The avocado is a tree that is native to South Central Mexico, classified as a member of the flowering plant family Lauraceae. Avocado additionally refers to the tree’s fruit, which is botanically a large berry containing a single seed.
The fruit of horticultural cultivars has a markedly higher fat content than most other fruit, mostly monounsaturated fat, and as such serves as an important staple in the diet of consumers who have limited access to other fatty foods (high-fat meats and fish, dairy products). Having a high smoke point, avocado oil is expensive compared to common salad and cooking oils, and mostly used for salads or dips.
Below the 10 health benefits of Avocados
1. Do Avocados Make You Fat?
Research has shown that the inclusion of avocado to an energy restricted diet doesn’t compromise weight loss efforts and that the substitution of avocado for margarine or butter can help with reducing calories.
A study of rats has suggested the presence of an appetite suppressant in the avocado fruit.

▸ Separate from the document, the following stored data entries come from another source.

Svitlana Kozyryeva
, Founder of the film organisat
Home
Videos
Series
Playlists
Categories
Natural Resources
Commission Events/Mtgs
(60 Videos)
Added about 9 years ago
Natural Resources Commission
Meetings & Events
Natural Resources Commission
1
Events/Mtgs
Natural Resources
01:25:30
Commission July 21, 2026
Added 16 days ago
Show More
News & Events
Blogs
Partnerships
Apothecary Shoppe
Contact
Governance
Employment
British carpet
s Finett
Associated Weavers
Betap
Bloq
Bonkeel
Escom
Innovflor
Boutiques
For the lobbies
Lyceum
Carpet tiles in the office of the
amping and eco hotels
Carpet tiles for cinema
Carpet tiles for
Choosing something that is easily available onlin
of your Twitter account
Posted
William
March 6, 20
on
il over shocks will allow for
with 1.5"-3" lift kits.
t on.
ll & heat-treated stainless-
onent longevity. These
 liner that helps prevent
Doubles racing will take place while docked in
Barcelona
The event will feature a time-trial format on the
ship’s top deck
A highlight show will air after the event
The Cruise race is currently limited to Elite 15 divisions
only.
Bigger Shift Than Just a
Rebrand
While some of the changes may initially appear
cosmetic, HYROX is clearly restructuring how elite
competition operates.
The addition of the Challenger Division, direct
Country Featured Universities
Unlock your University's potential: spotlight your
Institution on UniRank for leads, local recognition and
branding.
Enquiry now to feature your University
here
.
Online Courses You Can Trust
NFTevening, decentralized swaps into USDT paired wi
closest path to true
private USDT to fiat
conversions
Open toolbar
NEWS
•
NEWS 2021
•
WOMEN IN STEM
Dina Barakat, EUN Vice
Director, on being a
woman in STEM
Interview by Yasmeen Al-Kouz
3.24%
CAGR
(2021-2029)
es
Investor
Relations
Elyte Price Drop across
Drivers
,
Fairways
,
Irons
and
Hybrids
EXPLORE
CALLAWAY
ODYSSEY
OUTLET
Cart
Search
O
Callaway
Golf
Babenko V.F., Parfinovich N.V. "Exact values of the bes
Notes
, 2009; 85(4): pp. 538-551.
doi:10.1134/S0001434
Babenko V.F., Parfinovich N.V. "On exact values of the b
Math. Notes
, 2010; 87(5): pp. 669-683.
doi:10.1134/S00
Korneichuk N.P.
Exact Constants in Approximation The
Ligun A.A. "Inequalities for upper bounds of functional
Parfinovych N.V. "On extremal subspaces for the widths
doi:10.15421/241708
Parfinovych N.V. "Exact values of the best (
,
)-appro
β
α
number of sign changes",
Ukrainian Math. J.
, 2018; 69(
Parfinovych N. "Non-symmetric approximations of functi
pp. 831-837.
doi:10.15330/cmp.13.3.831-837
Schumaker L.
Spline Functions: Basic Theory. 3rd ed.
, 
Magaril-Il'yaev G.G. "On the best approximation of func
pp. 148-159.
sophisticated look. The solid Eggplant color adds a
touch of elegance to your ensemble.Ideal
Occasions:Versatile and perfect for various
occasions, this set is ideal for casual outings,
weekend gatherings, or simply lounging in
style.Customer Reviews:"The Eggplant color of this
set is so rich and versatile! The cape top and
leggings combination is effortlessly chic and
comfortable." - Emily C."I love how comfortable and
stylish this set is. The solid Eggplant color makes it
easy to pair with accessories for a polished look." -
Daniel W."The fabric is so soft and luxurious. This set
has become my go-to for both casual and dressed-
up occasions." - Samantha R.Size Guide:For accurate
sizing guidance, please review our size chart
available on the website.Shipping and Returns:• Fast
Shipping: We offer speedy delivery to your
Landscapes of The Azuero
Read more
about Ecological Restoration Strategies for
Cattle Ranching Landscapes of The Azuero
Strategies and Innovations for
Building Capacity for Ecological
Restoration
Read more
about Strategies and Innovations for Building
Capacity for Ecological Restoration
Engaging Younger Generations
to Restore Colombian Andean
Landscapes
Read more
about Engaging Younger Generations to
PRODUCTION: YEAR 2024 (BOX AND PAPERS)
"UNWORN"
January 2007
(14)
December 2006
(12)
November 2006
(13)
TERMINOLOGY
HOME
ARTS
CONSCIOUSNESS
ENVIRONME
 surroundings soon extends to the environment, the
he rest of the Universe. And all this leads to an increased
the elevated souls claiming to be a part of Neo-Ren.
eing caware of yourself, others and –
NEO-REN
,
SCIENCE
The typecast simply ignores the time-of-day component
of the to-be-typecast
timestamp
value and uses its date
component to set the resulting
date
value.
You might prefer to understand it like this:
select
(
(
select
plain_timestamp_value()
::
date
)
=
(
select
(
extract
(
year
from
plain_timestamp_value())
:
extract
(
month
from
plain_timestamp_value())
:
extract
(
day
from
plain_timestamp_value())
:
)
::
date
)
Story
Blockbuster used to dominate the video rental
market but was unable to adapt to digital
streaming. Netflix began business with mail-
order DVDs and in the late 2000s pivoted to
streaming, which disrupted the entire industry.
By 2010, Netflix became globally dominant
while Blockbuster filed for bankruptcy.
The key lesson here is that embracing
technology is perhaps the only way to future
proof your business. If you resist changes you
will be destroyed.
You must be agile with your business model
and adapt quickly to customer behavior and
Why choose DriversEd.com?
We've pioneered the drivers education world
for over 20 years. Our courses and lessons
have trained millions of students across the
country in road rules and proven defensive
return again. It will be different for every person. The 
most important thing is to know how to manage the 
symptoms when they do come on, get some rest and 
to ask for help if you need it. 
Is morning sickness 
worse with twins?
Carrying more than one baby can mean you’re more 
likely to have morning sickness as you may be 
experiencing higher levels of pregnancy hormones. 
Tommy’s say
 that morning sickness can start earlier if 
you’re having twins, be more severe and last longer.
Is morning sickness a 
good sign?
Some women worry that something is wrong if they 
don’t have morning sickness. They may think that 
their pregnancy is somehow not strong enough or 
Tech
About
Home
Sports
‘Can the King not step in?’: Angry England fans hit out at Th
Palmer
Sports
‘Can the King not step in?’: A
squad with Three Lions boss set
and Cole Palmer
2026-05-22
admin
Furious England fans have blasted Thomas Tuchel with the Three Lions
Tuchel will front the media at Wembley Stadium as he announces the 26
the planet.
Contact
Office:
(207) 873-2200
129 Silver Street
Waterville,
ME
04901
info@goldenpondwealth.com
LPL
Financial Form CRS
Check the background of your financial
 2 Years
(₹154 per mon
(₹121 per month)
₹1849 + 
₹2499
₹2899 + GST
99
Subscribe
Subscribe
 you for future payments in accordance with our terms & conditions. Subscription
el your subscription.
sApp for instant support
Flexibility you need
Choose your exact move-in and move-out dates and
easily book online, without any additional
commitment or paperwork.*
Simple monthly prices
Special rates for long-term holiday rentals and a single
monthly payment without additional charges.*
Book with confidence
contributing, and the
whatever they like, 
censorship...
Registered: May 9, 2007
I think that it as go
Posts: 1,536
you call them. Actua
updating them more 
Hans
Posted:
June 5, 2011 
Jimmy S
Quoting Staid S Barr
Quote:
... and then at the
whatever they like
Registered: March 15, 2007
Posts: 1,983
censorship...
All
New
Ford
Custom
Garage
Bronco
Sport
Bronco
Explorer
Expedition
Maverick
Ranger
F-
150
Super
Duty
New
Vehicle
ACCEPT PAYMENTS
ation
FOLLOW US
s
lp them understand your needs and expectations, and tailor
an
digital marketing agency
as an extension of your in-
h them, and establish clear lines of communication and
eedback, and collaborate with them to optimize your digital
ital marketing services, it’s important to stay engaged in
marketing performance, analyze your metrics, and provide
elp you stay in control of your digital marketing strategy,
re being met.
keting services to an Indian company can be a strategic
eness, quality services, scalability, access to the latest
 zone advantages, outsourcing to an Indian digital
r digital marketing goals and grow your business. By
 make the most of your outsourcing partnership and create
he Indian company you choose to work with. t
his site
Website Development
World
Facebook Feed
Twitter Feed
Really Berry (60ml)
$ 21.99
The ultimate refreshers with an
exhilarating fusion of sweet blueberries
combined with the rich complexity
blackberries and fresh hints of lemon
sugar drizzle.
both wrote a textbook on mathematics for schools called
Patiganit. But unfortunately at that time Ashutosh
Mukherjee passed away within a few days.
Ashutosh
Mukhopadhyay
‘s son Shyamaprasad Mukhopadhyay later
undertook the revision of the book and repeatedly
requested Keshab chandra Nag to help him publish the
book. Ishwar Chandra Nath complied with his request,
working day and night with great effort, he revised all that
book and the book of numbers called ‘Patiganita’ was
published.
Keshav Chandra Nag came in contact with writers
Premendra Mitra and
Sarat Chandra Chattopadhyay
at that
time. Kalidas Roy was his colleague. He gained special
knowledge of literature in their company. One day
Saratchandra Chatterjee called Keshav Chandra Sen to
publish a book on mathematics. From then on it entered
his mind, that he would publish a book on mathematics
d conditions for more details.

The oils present in avocado include linoleic acid and oleic acid, which can help lower cholesterol levels. Individuals having high cholesterol that were put on an avocado rich diet for 7 days exhibited a significant reduction in triglycerides, total cholesterol, LDL cholesterol, as well as a considerable increase in HDL cholesterol. Avocados are a good source of betasitosterol, and studies have found that betasitosterol reduces LDL cholesterol.